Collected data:
+ + + + +

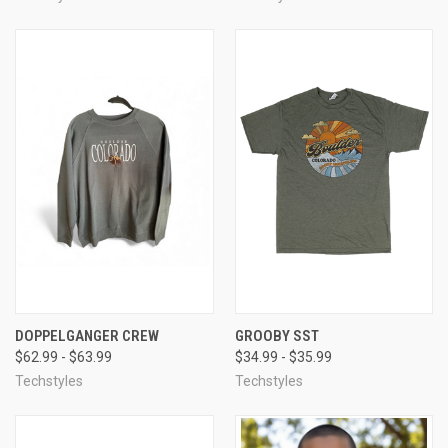
DOPPELGANGER CREW
GROOBY SST
$62.99 - $63.99
$34.99 - $35.99
Techstyles
Techstyles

+ + + + +

_TASK DESCRIPTION_
Retype each entry above character for character; pictures stay out.

_EXERCISE OUTPUT_
DOPPELGANGER CREW
GROOBY SST
$62.99 - $63.99
$34.99 - $35.99
Techstyles
Techstyles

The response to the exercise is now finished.